**Page-level text extractions:**
- - -

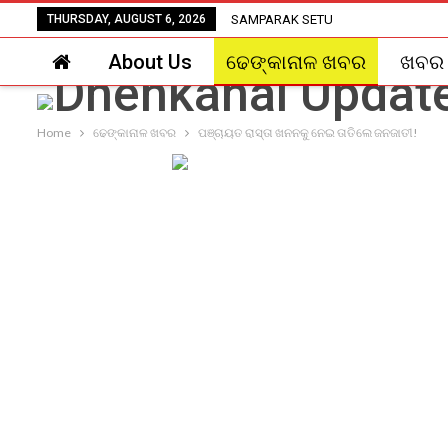
THURSDAY, AUGUST 6, 2026
SAMPARAK SETU
About Us
ଢେଙ୍କାନାଳ ଖବର
ଖବର
Home
ଢେଙ୍କାନାଳ ଖବର
ପଞ୍ଚାୟତ ରାସ୍ତା ଖନନକୁ ନେଇ ତାତିଲେ ଜନଜାତୀ!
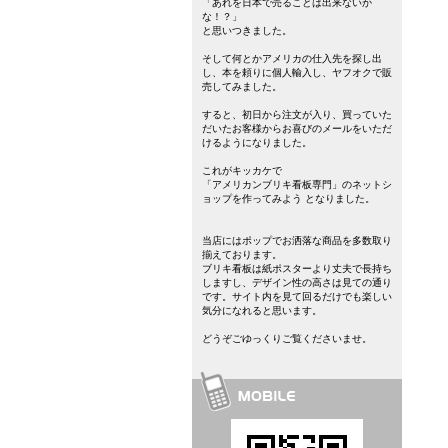
「あれを日本で売ることは出来ないか
な！？」
と思いつきました。
そして何とかアメリカの仕入先を探し出
し、本を頼りに個人輸入し、ヤフオクで販
売してみました。
すると、初日から注文が入り、買っていた
だいたお客様からお喜びのメールをいただ
けるようになりました。
これがキッカケで
「アメリカンブリキ看板専門」のネットシ
ョップを作ってみよう となりました。
当店にはポップでお洒落な商品を多数取り
揃えております。
ブリキ看板は紙ポスターより丈夫で長持ち
しますし、デザイン性の高さは見ての通り
です。サイト内を見て回るだけでも楽しい
気分になれると思います。
どうぞごゆっくりご覧くださいませ。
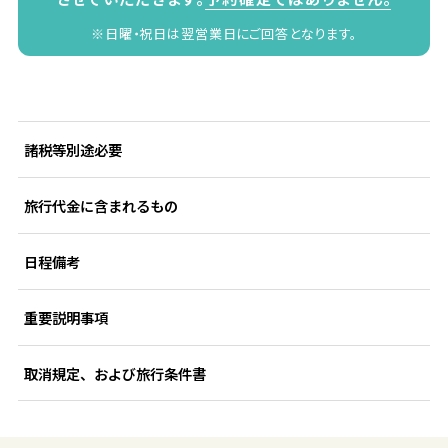
※日曜・祝日は翌営業日にご回答となります。
諸税等別途必要
旅行代金に含まれるもの
日程備考
重要説明事項
取消規定、および旅行条件書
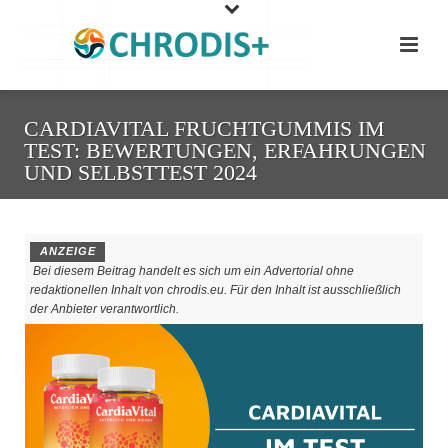
CARDIAVITAL FRUCHTGUMMIS IM
TEST: BEWERTUNGEN, ERFAHRUNGEN
UND SELBSTTEST 2024
ANZEIGE
Bei diesem Beitrag handelt es sich um ein Advertorial ohne
redaktionellen Inhalt von chrodis.eu. Für den Inhalt ist ausschließlich
der Anbieter verantwortlich.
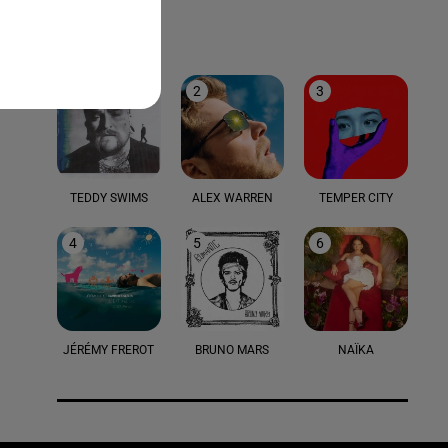
LE TOP
1
2
3
TEDDY SWIMS
ALEX WARREN
TEMPER CITY
4
5
6
JÉRÉMY FREROT
BRUNO MARS
NAÏKA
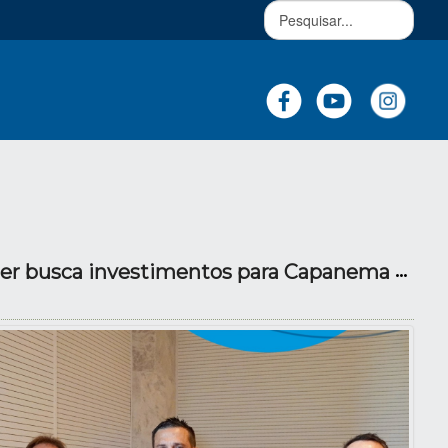
Prefeito Neivor Kessler busca investimentos para Capanema em Curitiba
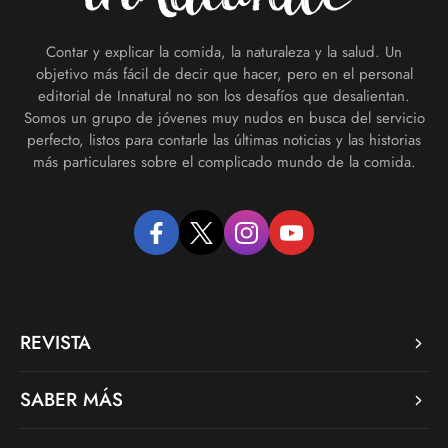
Contar y explicar la comida, la naturaleza y la salud. Un
objetivo más fácil de decir que hacer, pero en el personal
editorial de Innatural no son los desafíos que desalientan.
Somos un grupo de jóvenes muy nudos en busca del servicio
perfecto, listos para contarle las últimas noticias y las historias
más particulares sobre el complicado mundo de la comida.
facebook
twitter
instagram
youtube
REVISTA
SABER MÁS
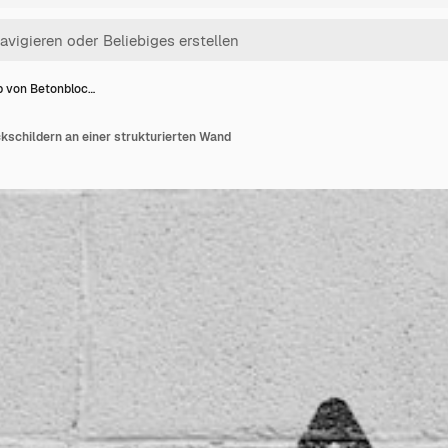
 von Betonbloc…
schildern an einer strukturierten Wand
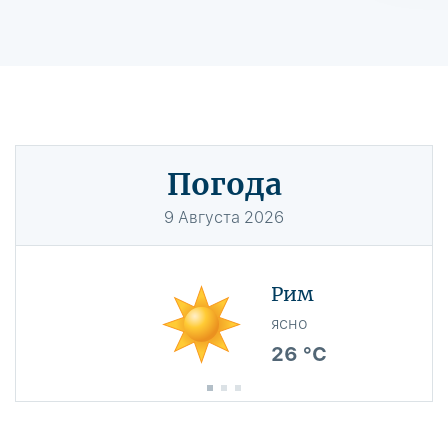
Погода
9
Августа
2026
Рим
ясно
26 °C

- - -

**EXERCISE PROMPT:** From the first line to the last, set down the records word for word and drop the images.

**TASK OUTPUT:**
THURSDAY, AUGUST 6, 2026
SAMPARAK SETU
About Us
ଢେଙ୍କାନାଳ ଖବର
ଖବର
Home
ଢେଙ୍କାନାଳ ଖବର
ପଞ୍ଚାୟତ ରାସ୍ତା ଖନନକୁ ନେଇ ତାତିଲେ ଜନଜାତୀ!
「あれを日本で売ることは出来ないか
な！？」
と思いつきました。
そして何とかアメリカの仕入先を探し出
し、本を頼りに個人輸入し、ヤフオクで販
売してみました。
すると、初日から注文が入り、買っていた
だいたお客様からお喜びのメールをいただ
けるようになりました。
これがキッカケで
「アメリカンブリキ看板専門」のネットシ
ョップを作ってみよう となりました。
当店にはポップでお洒落な商品を多数取り
揃えております。
ブリキ看板は紙ポスターより丈夫で長持ち
しますし、デザイン性の高さは見ての通り
です。サイト内を見て回るだけでも楽しい
気分になれると思います。
どうぞごゆっくりご覧くださいませ。
※日曜・祝日は翌営業日にご回答となります。
諸税等別途必要
旅行代金に含まれるもの
日程備考
重要説明事項
取消規定、および旅行条件書
CARDIAVITAL FRUCHTGUMMIS IM
TEST: BEWERTUNGEN, ERFAHRUNGEN
UND SELBSTTEST 2024
ANZEIGE
Bei diesem Beitrag handelt es sich um ein Advertorial ohne
redaktionellen Inhalt von chrodis.eu. Für den Inhalt ist ausschließlich
der Anbieter verantwortlich.
LE TOP
1
2
3
TEDDY SWIMS
ALEX WARREN
TEMPER CITY
4
5
6
JÉRÉMY FREROT
BRUNO MARS
NAÏKA
Prefeito Neivor Kessler busca investimentos para Capanema em Curitiba
Contar y explicar la comida, la naturaleza y la salud. Un
objetivo más fácil de decir que hacer, pero en el personal
editorial de Innatural no son los desafíos que desalientan.
Somos un grupo de jóvenes muy nudos en busca del servicio
perfecto, listos para contarle las últimas noticias y las historias
más particulares sobre el complicado mundo de la comida.
facebook
twitter
instagram
youtube
REVISTA
SABER MÁS
 von Betonbloc…
schildern an einer strukturierten Wand
Погода
9
Августа
2026
Рим
ясно
26 °C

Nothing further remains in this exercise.